Восторг мернобулькавший жадно выпит…
Кутаю душу в меховое пальто.
Как-то пристально бросились Вы под
Пневматические груди авто.
<1913>
Москва
В рукавицу извощика серебряную каплю пролил,
Взлифтился, отпер дверь легко…
В потерянной комнате пахло молью
И полночь скакала в черном трико.
Сквозь глаза пьяной комнаты, игрив и юродив
Втягивался нервный лунный тик,
А на гениальном диване – прямо напротив
Меня – хохотал в белье мой двойник.
И Вы, разбухшая, пухлая, разрыхленная,
Обнимали мой вариант костяной.
Я руками взял Ваше сердце выхоленное,
Исцарапал его ревностью стальной.
И, вместе с двойником, фейерверя тосты,
Вашу любовь до утра грызли мы
Досыта, досыта, досыта
Запивая шипучею мыслью.
А когда солнце на моторе резком
Уверенно выиграло главный приз –
Мой двойник вполз в меня, потрескивая,
И тяжелою массою бухнулся вниз.
<1913>
Москва
Пишу и из каждой буквы,
Особенно из экзотичной,
Под странный стук
Вылезает карлик анемичный.
В руке у него фиалки,
А в другой перочинный ножик.
Он смеяться устал,
Кивая зигзагом ножек.
Мне грудь разрежет до сердца,
Захохочет, вложит цветочек
И снова исчезнет в ер,
Цепляясь за округлость точек.
Миленький мой, опрометчивый!
Вы, я знаю, ужасно устали!
Но ведь я поэт –
Чего же Вы ждали?
4. V. 1913.
Полсумрак вздрагивал.
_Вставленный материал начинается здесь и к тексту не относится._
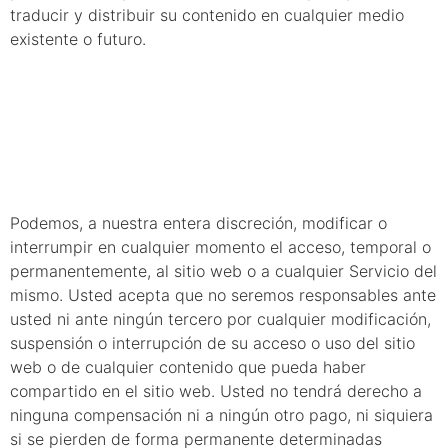
traducir y distribuir su contenido en cualquier medio
existente o futuro.
10. Terminación
de uso
Podemos, a nuestra entera discreción, modificar o
interrumpir en cualquier momento el acceso, temporal o
permanentemente, al sitio web o a cualquier Servicio del
mismo. Usted acepta que no seremos responsables ante
usted ni ante ningún tercero por cualquier modificación,
suspensión o interrupción de su acceso o uso del sitio
web o de cualquier contenido que pueda haber
compartido en el sitio web. Usted no tendrá derecho a
ninguna compensación ni a ningún otro pago, ni siquiera
si se pierden de forma permanente determinadas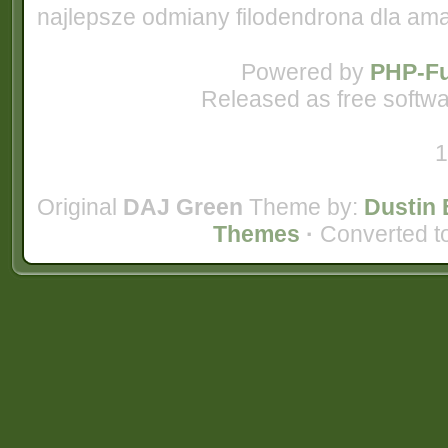
najlepsze odmiany filodendrona dla am
Powered by
PHP-Fu
Released as free softwa
1
Original
DAJ Green
Theme by:
Dustin 
Themes
·
Converted t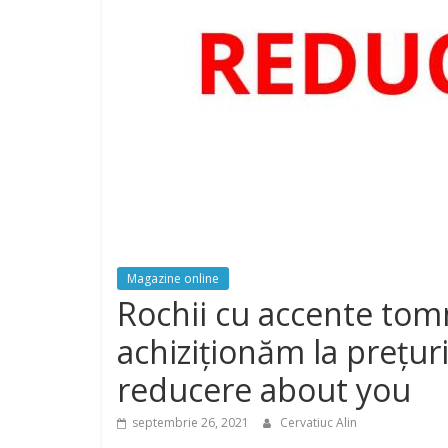
Magazine online
Rochii cu accente tomn
achiziționăm la prețur
reducere about you
septembrie 26, 2021
Cervatiuc Alin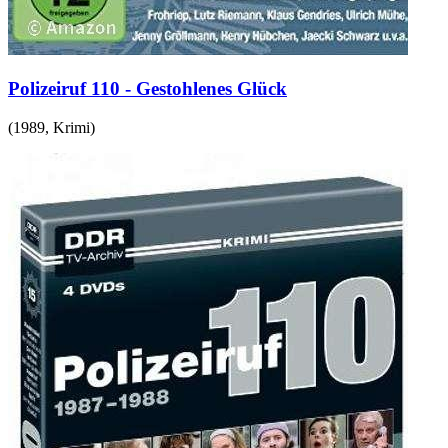
Polizeiruf 110 - Gestohlenes Glück
(
1989
,
Krimi
)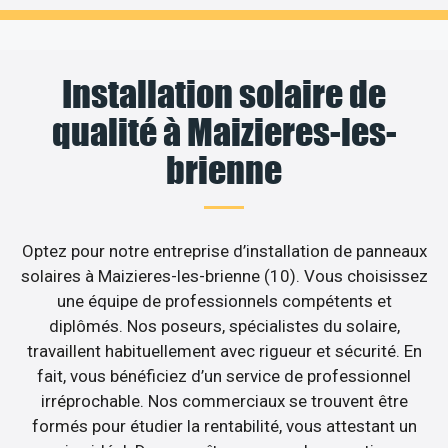
Installation solaire de
qualité à Maizieres-les-
brienne
Optez pour notre entreprise d’installation de panneaux
solaires à Maizieres-les-brienne (10). Vous choisissez
une équipe de professionnels compétents et
diplômés. Nos poseurs, spécialistes du solaire,
travaillent habituellement avec rigueur et sécurité. En
fait, vous bénéficiez d’un service de professionnel
irréprochable. Nos commerciaux se trouvent être
formés pour étudier la rentabilité, vous attestant un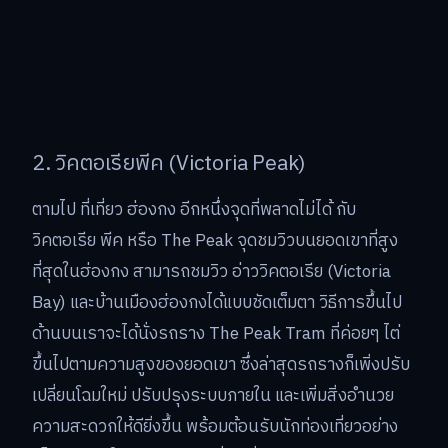
2. วิคตอเรียพีค (Victoria Peak)
ตามไป ที่เที่ยว ฮ่องกง อีกหนึ่งจุดที่พลาดไม่ได้ กับ
วิคตอเรีย พีค หรือ The Peak จุดชมวิวบนยอดเขาที่สูง
ที่สุดในฮ่องกง สามารถชมวิว อ่าววิคตอเรีย (Victoria
Bay) และบ้านเมืองฮ่องกงได้แบบชัดเต็มตา วิธีการขึ้นไป
ด้านบนเราจะได้นั่งรถราง The Peak Tram ที่ค่อยๆ ไต่
ขึ้นไปตามความสูงของยอดเขา ซึ่งล่าสุดรถรางก็เพิ่งปรับ
เปลี่ยนโฉมใหม่ ปรับปรุงระบบภายใน และเพิ่มสิ่งอำนวย
ความสะดวกให้ดียิ่งขึ้น พร้อมต้อนรับนักท่องเที่ยวอย่าง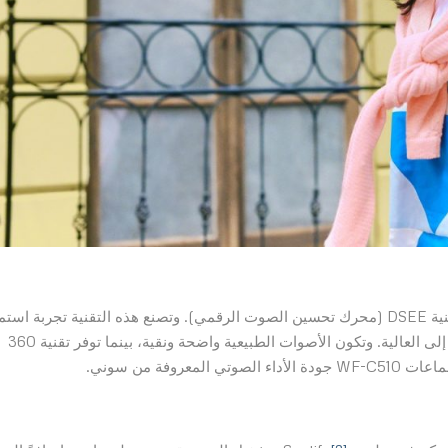
وتتميز سماعات WF-C510 بجودة صوت استثنائية بفضل تقنية DSEE (محرك تحسين الصوت الرقمي). وتصنع هذه التقنية تجربة اس
غامرة مع صوت متوازن بشكل جيد عبر الترددات المنخفضة إلى العالية. وتكون الأصوات الطبيعية واضحة ونقية، بينما توفر تقنية 360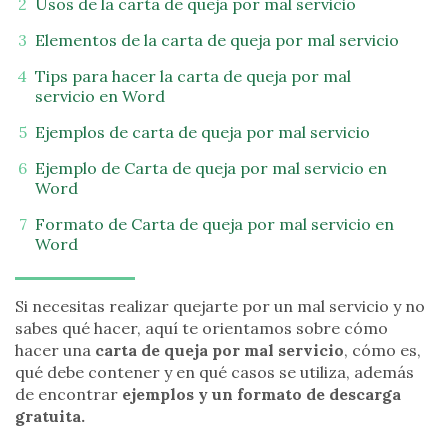
Usos de la carta de queja por mal servicio
Elementos de la carta de queja por mal servicio
Tips para hacer la carta de queja por mal
servicio en Word
Ejemplos de carta de queja por mal servicio
Ejemplo de Carta de queja por mal servicio en
Word
Formato de Carta de queja por mal servicio en
Word
Si necesitas realizar quejarte por un mal servicio y no
sabes qué hacer, aquí te orientamos sobre cómo
hacer una
carta de queja por mal servicio
, cómo es,
qué debe contener y en qué casos se utiliza, además
de encontrar
ejemplos y un formato de descarga
gratuita.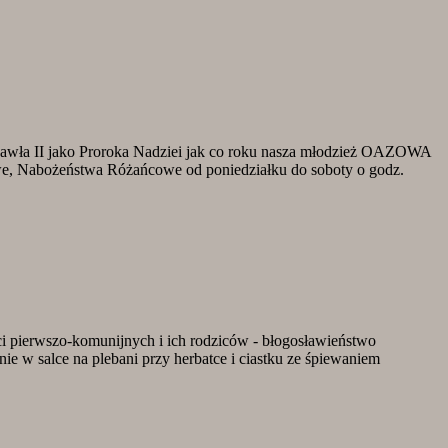
ła II jako Proroka Nadziei jak co roku nasza młodzież OAZOWA
we, Nabożeństwa Różańcowe od poniedziałku do soboty o godz.
ci pierwszo-komunijnych i ich rodziców - błogosławieństwo
 w salce na plebani przy herbatce i ciastku ze śpiewaniem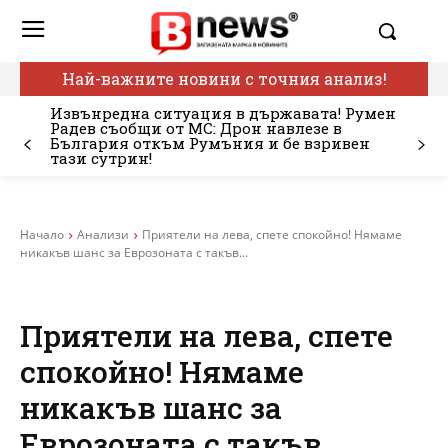
Най-важните новини с точния анализ!
Извънредна ситуация в държавата! Румен
Радев съобщи от МС: Дрон навлезе в
България откъм Румъния и бе взривен
тази сутрин!
Начало
Анализи
Приятели на лева, спете спокойно! Нямаме
никакъв шанс за Еврозоната с такъв...
Приятели на лева, спете
спокойно! Нямаме
никакъв шанс за
Еврозоната с такъв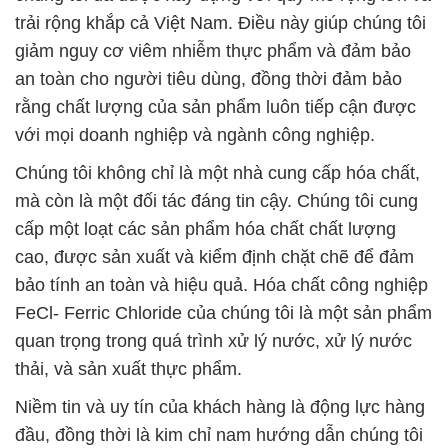
trải rộng khắp cả Việt Nam. Điều này giúp chúng tôi
giảm nguy cơ viêm nhiễm thực phẩm và đảm bảo
an toàn cho người tiêu dùng, đồng thời đảm bảo
rằng chất lượng của sản phẩm luôn tiếp cận được
với mọi doanh nghiệp và ngành công nghiệp.
Chúng tôi không chỉ là một nhà cung cấp hóa chất,
mà còn là một đối tác đáng tin cậy. Chúng tôi cung
cấp một loạt các sản phẩm hóa chất chất lượng
cao, được sản xuất và kiểm định chặt chẽ để đảm
bảo tính an toàn và hiệu quả. Hóa chất công nghiệp
FeCl- Ferric Chloride của chúng tôi là một sản phẩm
quan trọng trong quá trình xử lý nước, xử lý nước
thải, và sản xuất thực phẩm.
Niềm tin và uy tín của khách hàng là động lực hàng
đầu, đồng thời là kim chỉ nam hướng dẫn chúng tôi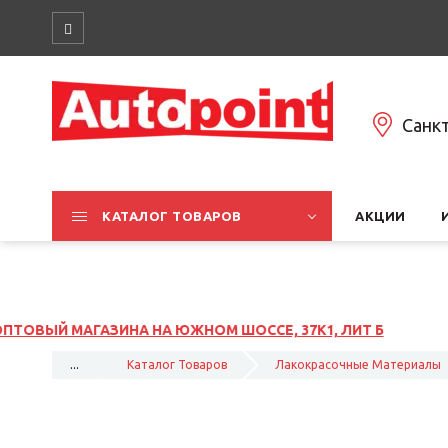
Санк
КАТАЛОГ ТОВАРОВ
АКЦИИ
Е, 37К1, ЛИТ Б
...
Каталог Товаров
Лакокрасочные Материалы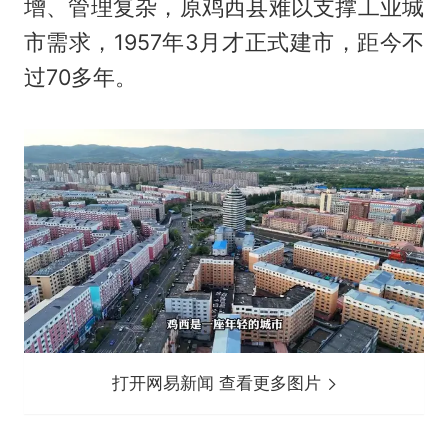
增、管理复杂，原鸡西县难以支撑工业城
市需求，1957年3月才正式建市，距今不
过70多年。
打开网易新闻 查看更多图片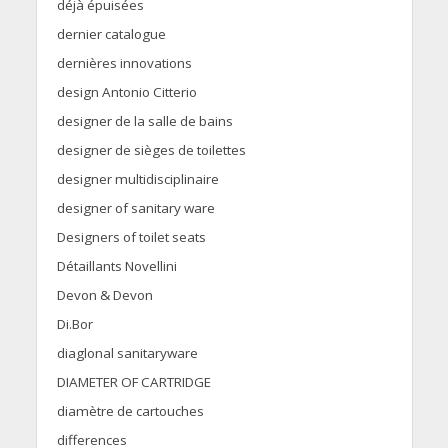
déjà épuisées
dernier catalogue
dernières innovations
design Antonio Citterio
designer de la salle de bains
designer de sièges de toilettes
designer multidisciplinaire
designer of sanitary ware
Designers of toilet seats
Détaillants Novellini
Devon & Devon
Di.Bor
diaglonal sanitaryware
DIAMETER OF CARTRIDGE
diamètre de cartouches
differences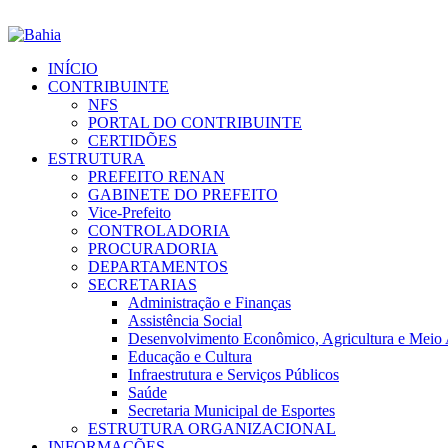
INÍCIO
CONTRIBUINTE
NFS
PORTAL DO CONTRIBUINTE
CERTIDÕES
ESTRUTURA
PREFEITO RENAN
GABINETE DO PREFEITO
Vice-Prefeito
CONTROLADORIA
PROCURADORIA
DEPARTAMENTOS
SECRETARIAS
Administração e Finanças
Assistência Social
Desenvolvimento Econômico, Agricultura e Meio
Educação e Cultura
Infraestrutura e Serviços Públicos
Saúde
Secretaria Municipal de Esportes
ESTRUTURA ORGANIZACIONAL
INFORMAÇÕES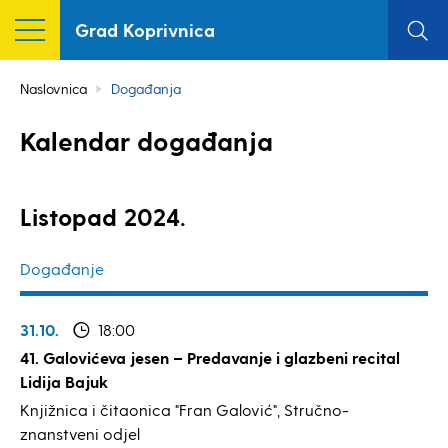
Grad Koprivnica
Naslovnica
Događanja
Kalendar događanja
Listopad 2024.
Događanje
31.10.
18:00
41. Galovićeva jesen – Predavanje i glazbeni recital
Lidija Bajuk
Knjižnica i čitaonica "Fran Galović", Stručno-
znanstveni odjel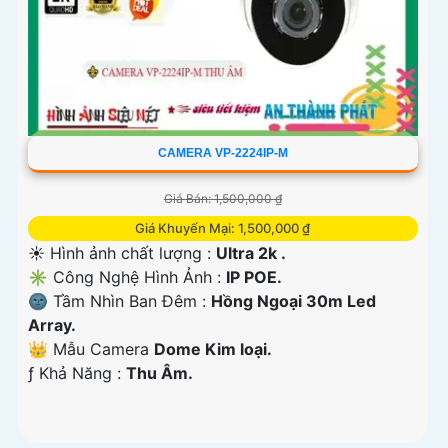
CAMERA VP-2224IP-M
Giá Bán: 1,500,000 ₫
Giá Khuyến Mại: 1,500,000 ₫
☀️ Hình ảnh chất lượng :
Ultra 2k .
✳️ Công Nghệ Hình Ảnh :
IP POE.
🌚 Tầm Nhìn Ban Đêm :
Hồng Ngoại 30m Led
Array.
👑 Mẫu Camera
Dome Kim loại.
️ƒ Khả Năng :
Thu Âm.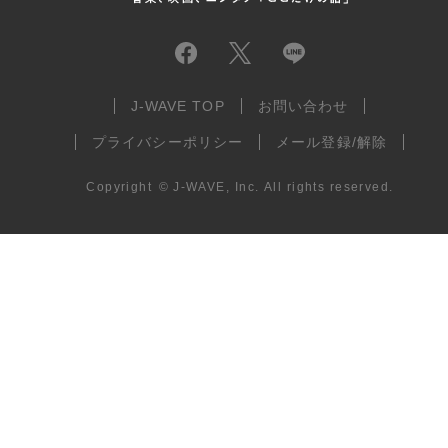
J-WAVE TOP
お問い合わせ
プライバシーポリシー
メール登録/解除
Copyright
©
J-WAVE, Inc.
All rights reserved.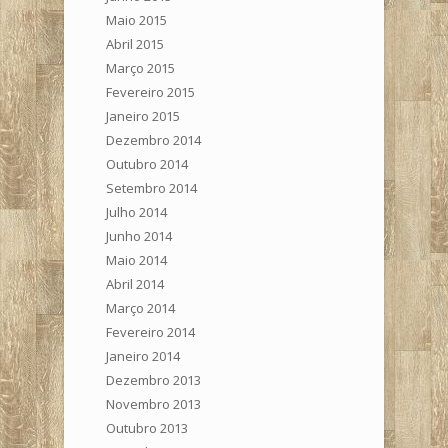
Maio 2015
Abril 2015
Março 2015
Fevereiro 2015
Janeiro 2015
Dezembro 2014
Outubro 2014
Setembro 2014
Julho 2014
Junho 2014
Maio 2014
Abril 2014
Março 2014
Fevereiro 2014
Janeiro 2014
Dezembro 2013
Novembro 2013
Outubro 2013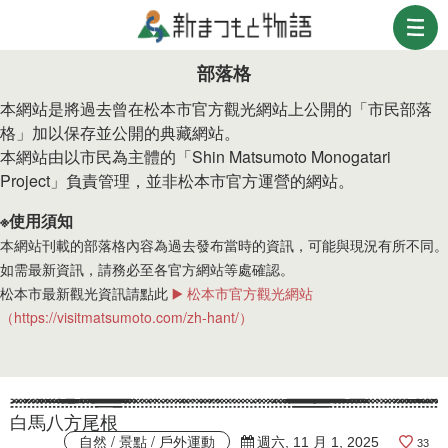
部落格
本網站是將過去曾在松本市官方觀光網站上公開的「市民部落
格」加以保存並公開的典藏網站。
本網站由以市民為主體的「Shin Matsumoto Monogatari
Project」負責管理，並非松本市官方運營的網站。
※使用須知
本網站刊載的部落格內容為過去發布當時的資訊，可能與現況有所不同。
如需最新資訊，請務必至各官方網站等處確認。
松本市最新觀光資訊請點此
▶️ 松本市官方觀光網站
（https://visitmatsumoto.com/zh-hant/）
白馬八方尾根
自然 / 景點 / 戶外運動
週六, 11 月 1, 2025
33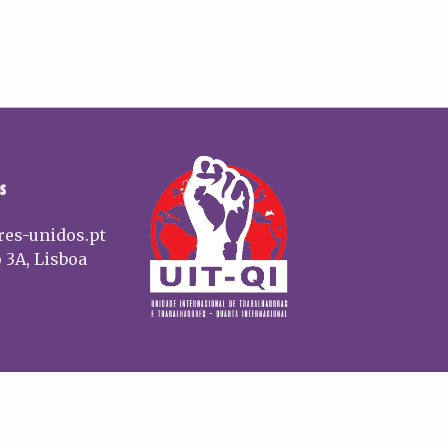
S
res-unidos.pt
 3A, Lisboa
Фонари световыми топорами
Разрубали городскую тьму на улицы гулкие.
Как щепки, под неслышными ударами
Отлетали маленькие переулки.
Громоздились друг на друга стоэтажные вымыслы.
Город пролил крики, визги, гульные брызги.
Вздыбились моторы и душу вынесли
Пьяную от шума, как от стакана виски.
Электрические черти в черепе развесили
Веселые когда-то суеверия – теперь трупы;
И ко мне, забронированному позой Цезаря,
Подкрадывается город с кинжалом Брута.
25 сентября 1913
Москва
Улицы декольтированные в снежном балете…
Забеременели огнями животы витрин,
А у меня из ушей выползают дети,
И с крыш слетают ноги балерин.
Все прошлое возвращается на бумеранге,
Дни в шеренге делают на караул; ки –
вая спиной, надеваю мешковатый комод на ноги
И шепотом бегаю в причесывающемся переулке.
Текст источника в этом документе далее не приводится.